Allerdings erst nach einer Einigung mit den Anglikanern. Dann gehören deren „Bischöfe“ auch zum Weltepiskopat und das wird das Gewicht verschieben.
Die sind jetzt sogar bereit die Episkopalkirche auszuschließen und keine Homosexuellen mehr zu weihen. Frauen werden dann nicht mehr geweiht, sondern bekommen genau wie die Konzils-Tussis als Pfarrhelferinnen weitreichende Vollmachten für liturgischen Schnickschnack. Die könnten dann nach Pastoralreform auch Vorgesetzte von Presbytern werden.
Ziel der Einigung mit den Anglikanern ist der Krieg gegen den Islam.
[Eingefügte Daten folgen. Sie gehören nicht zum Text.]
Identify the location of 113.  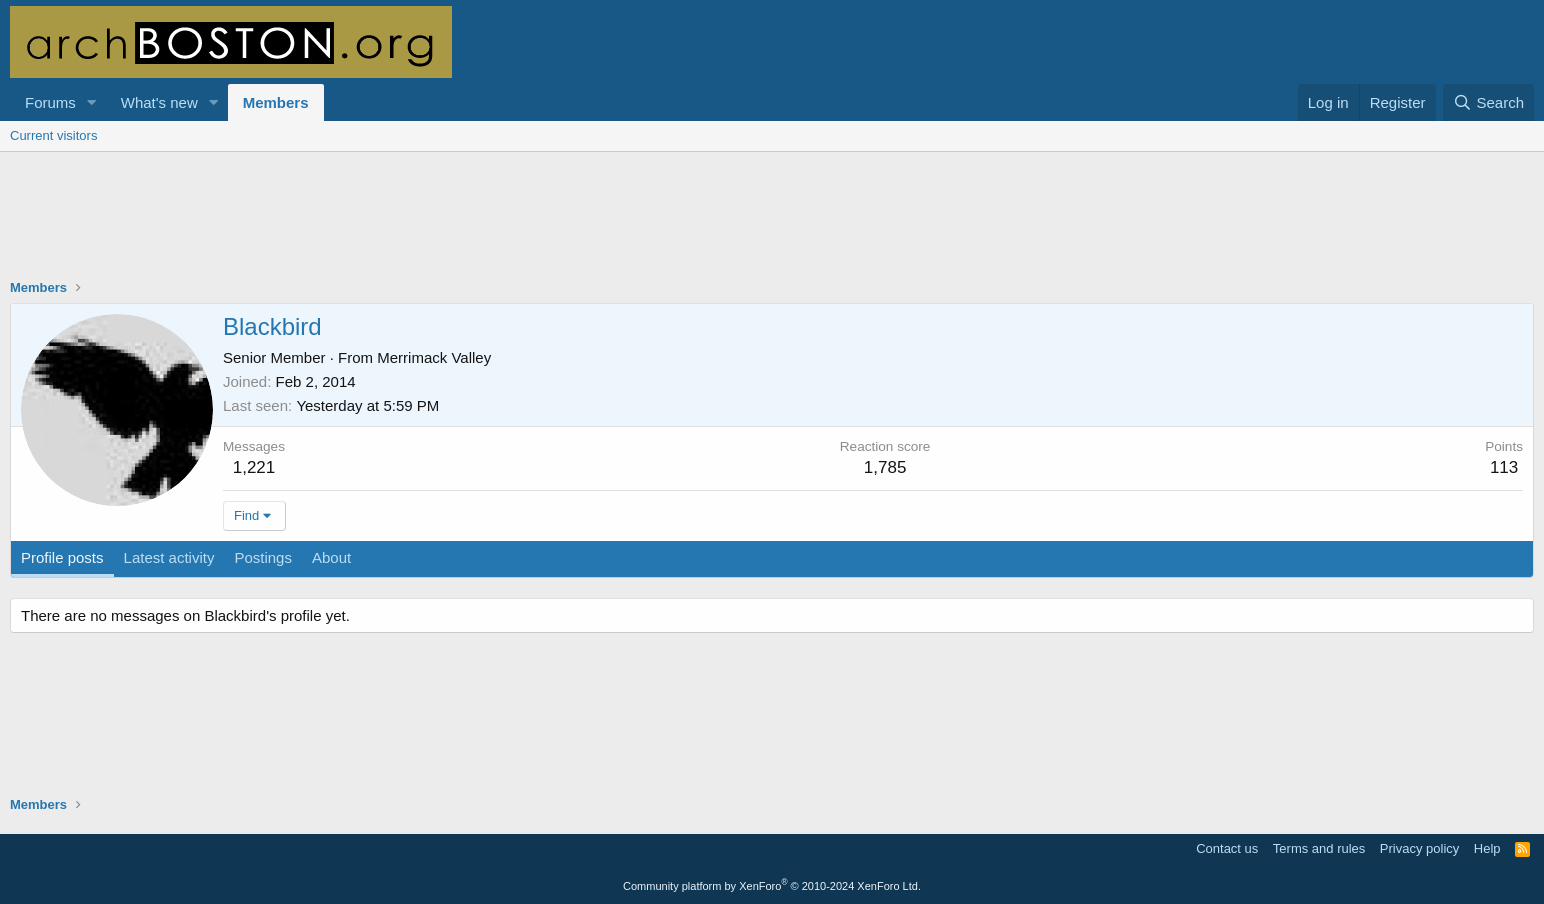 (1504, 467).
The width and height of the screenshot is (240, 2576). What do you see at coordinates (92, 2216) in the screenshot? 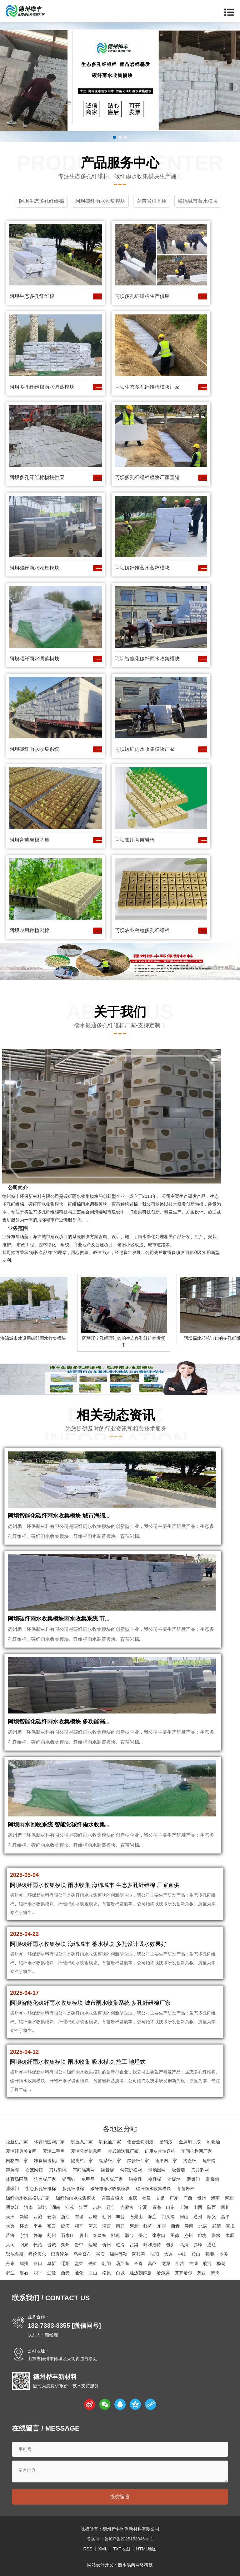 I see `西城` at bounding box center [92, 2216].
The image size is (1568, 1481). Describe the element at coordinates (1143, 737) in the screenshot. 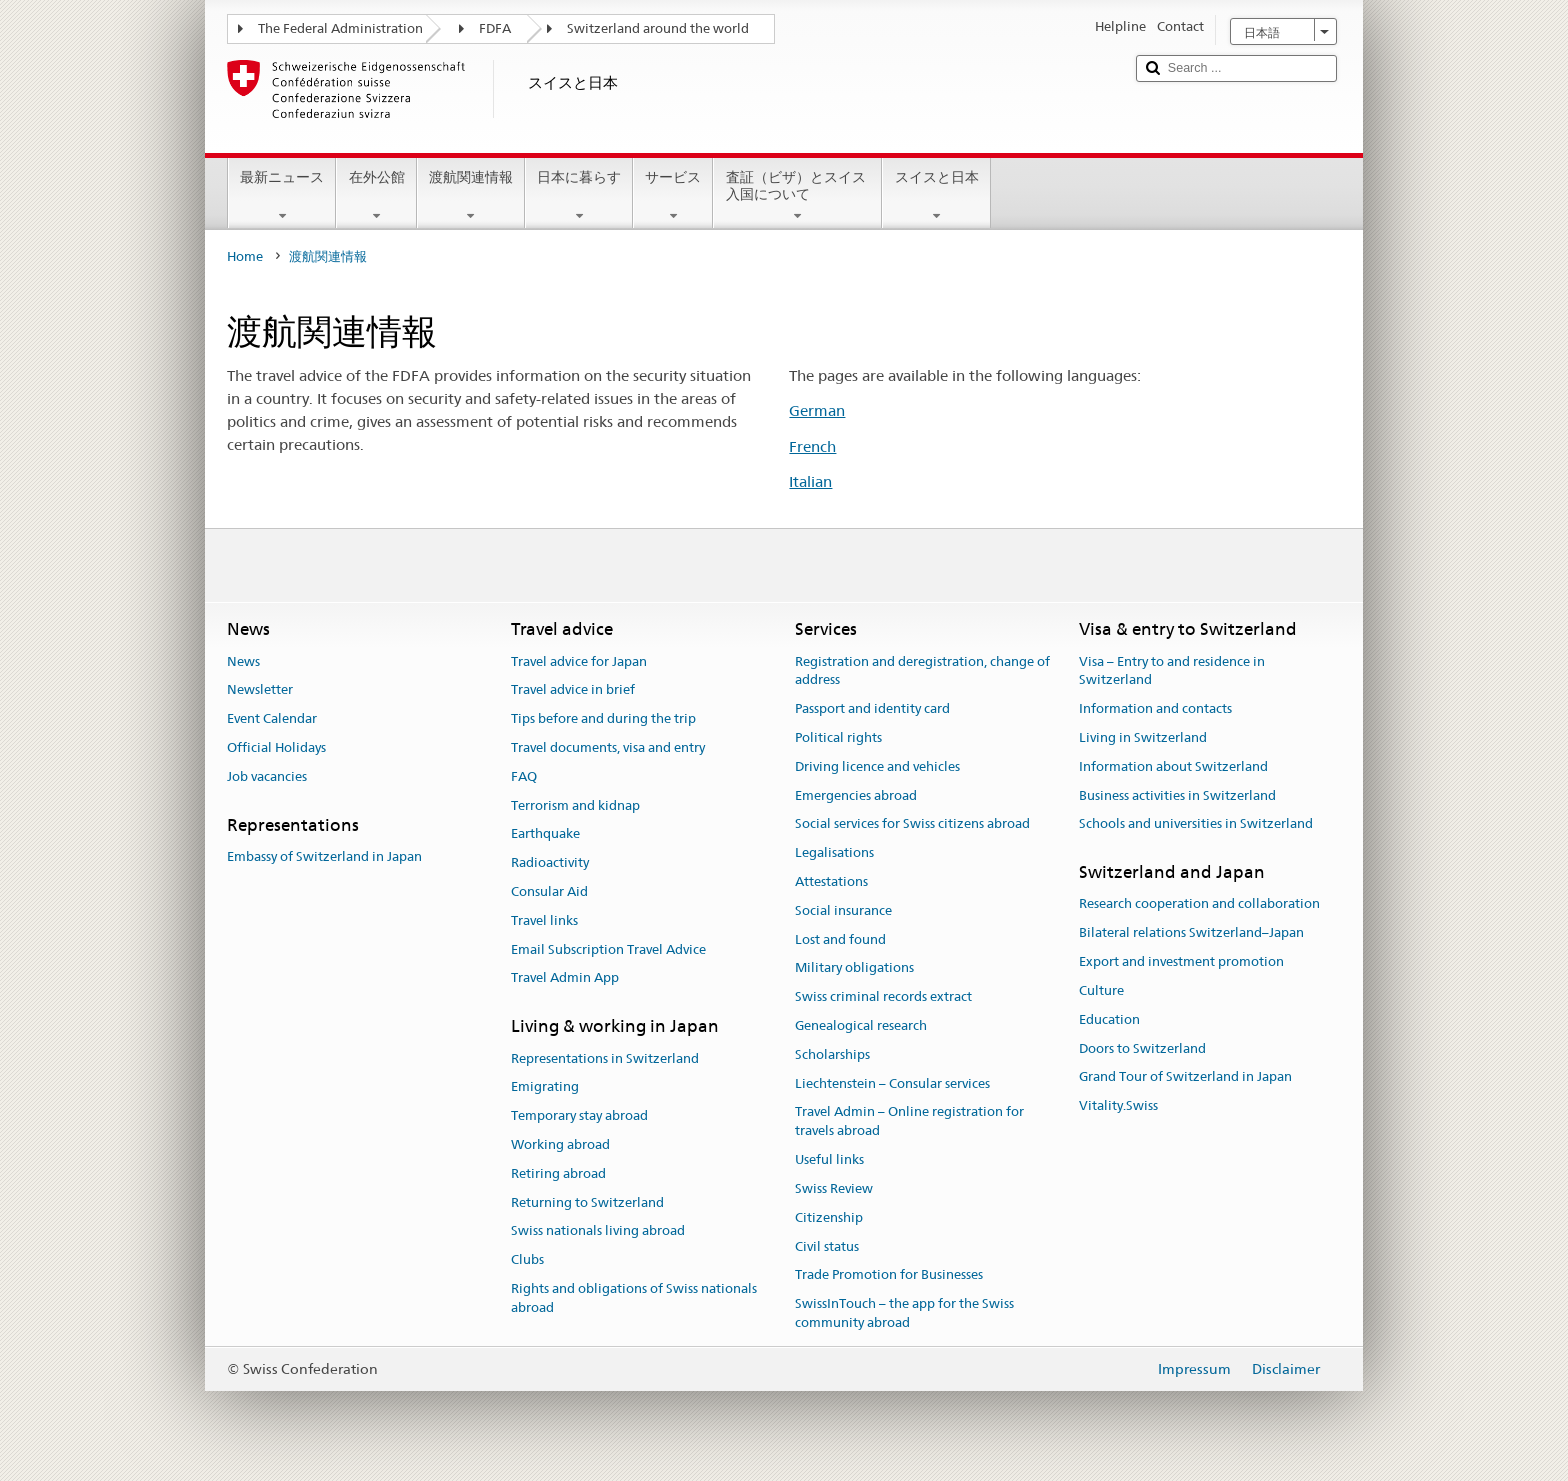 I see `Living in Switzerland` at that location.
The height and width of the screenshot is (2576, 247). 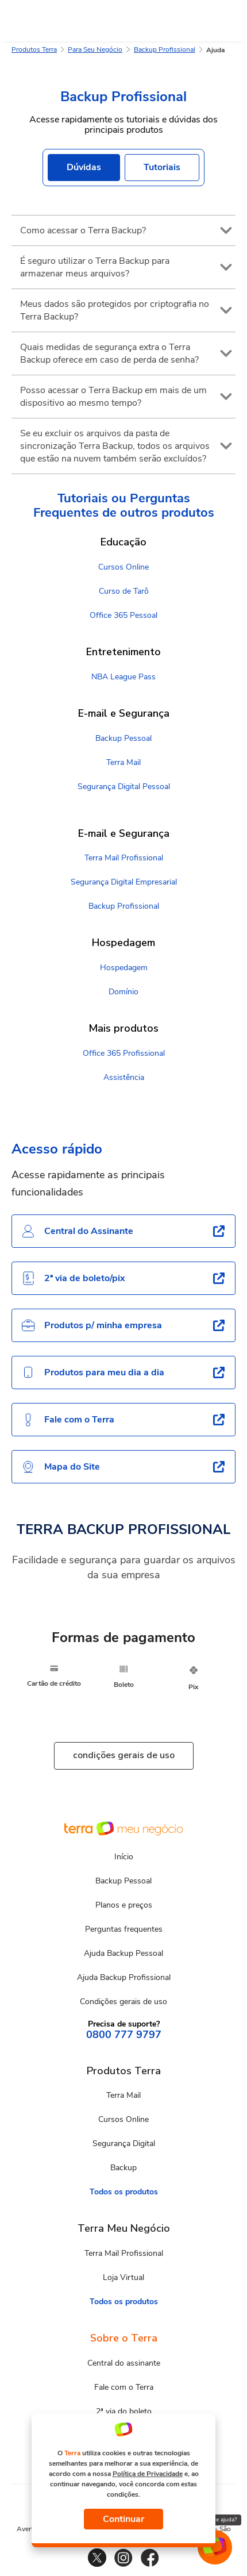 What do you see at coordinates (124, 967) in the screenshot?
I see `Hospedagem` at bounding box center [124, 967].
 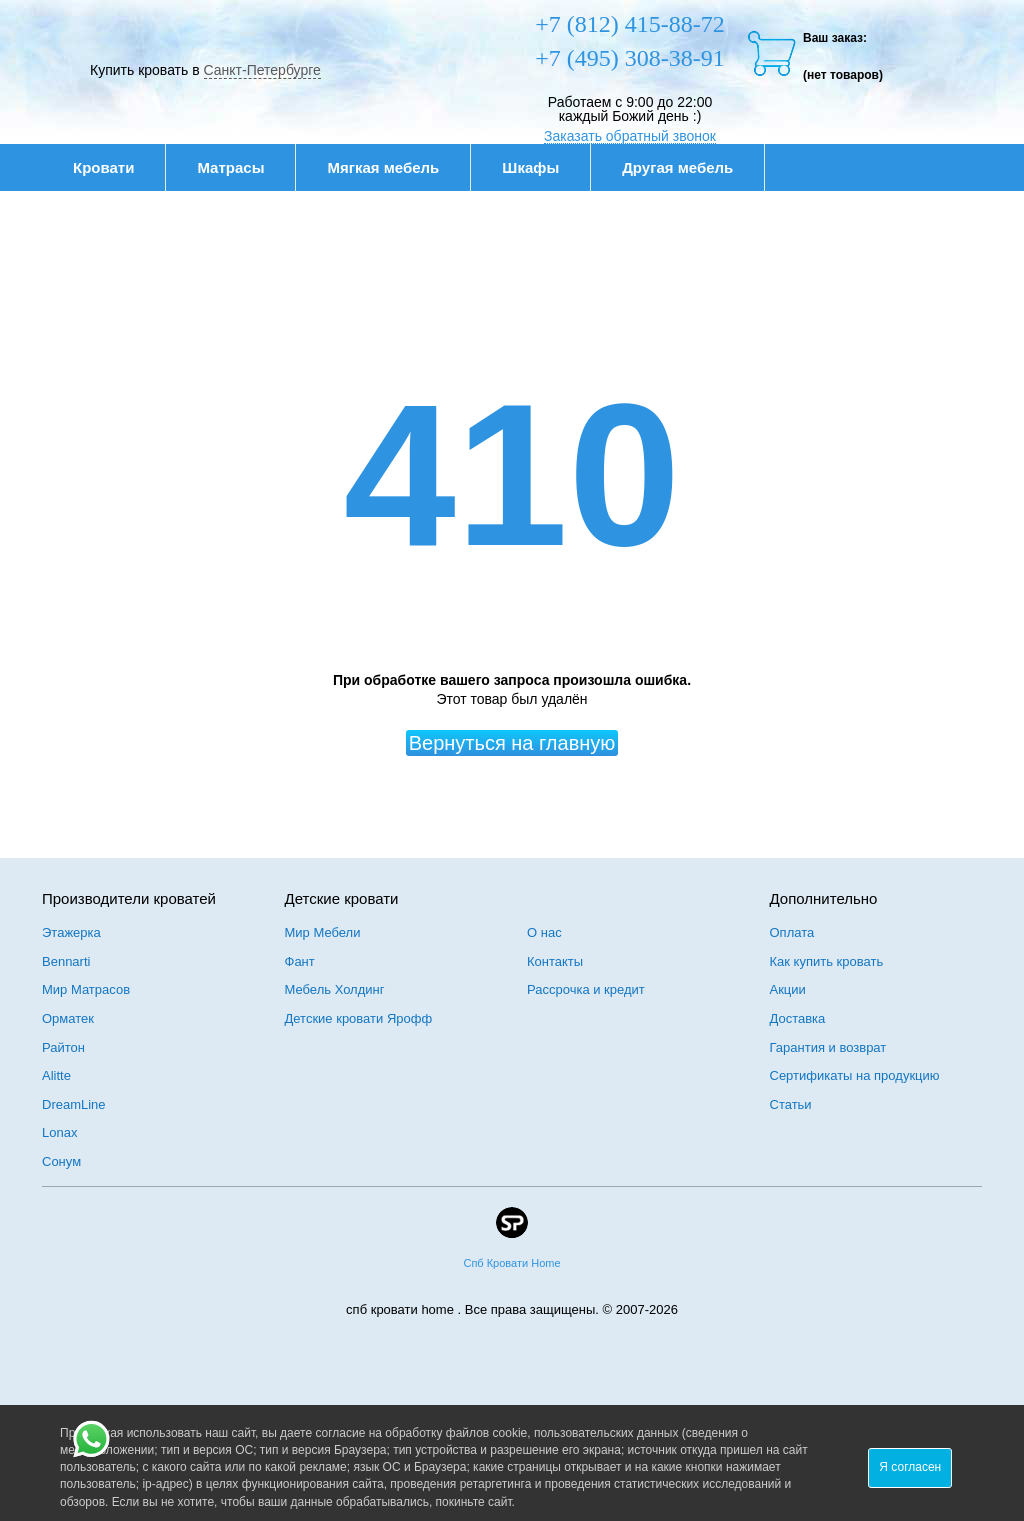 I want to click on Оплата, so click(x=792, y=932).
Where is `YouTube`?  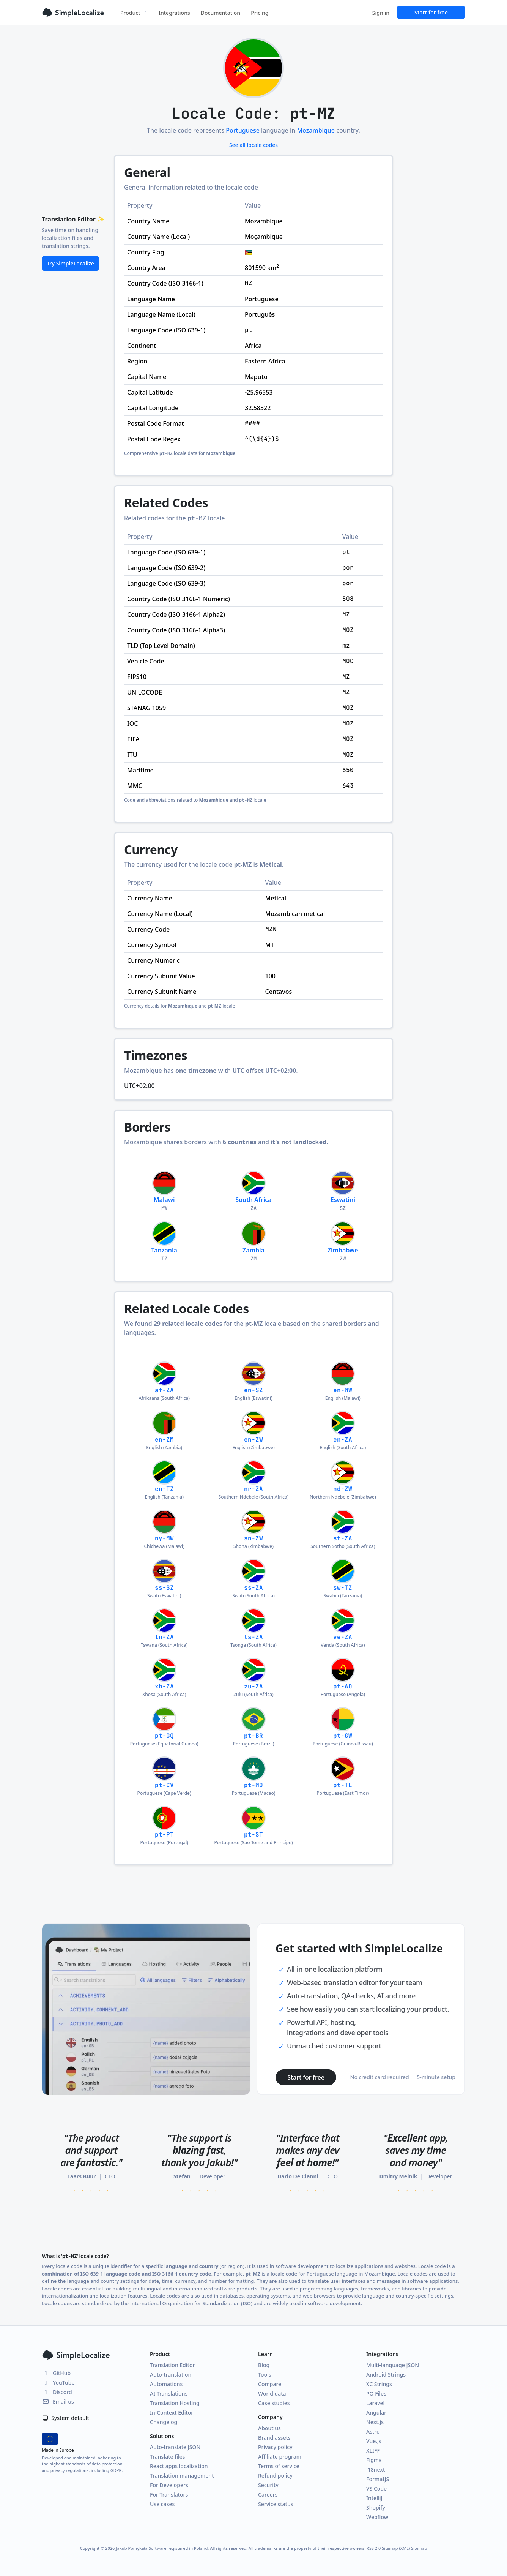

So, wie JPII. ein Mann der Trilaterale war und damit Zbigniew Brzesinskis Mann, so ist Ratzinger ein Mann der Unilaterale von Skulls & Bones und hängt über Neil Bush mit dem ganzen Bush-Clan zusammen.
Warum hat Ratzinger bis jetzt kein Mal gegen die USA im Hinblick auf den Iran gemotzt, im Gegensatz zu JPII. im Falle des Irak? Nun, der Clan „Bush“ hat „Zbigs“ Bande abgelöst. Da ist keine Trilaterale mehr.
Putin passt das auch nicht und wird deswegen Ratziputin auf die Finger geklopft haben. Die Kopien der Akten des polnischen Geheimdiensten in Russland können seinen Argumenten Gewicht verleihen, siehe Wielgus.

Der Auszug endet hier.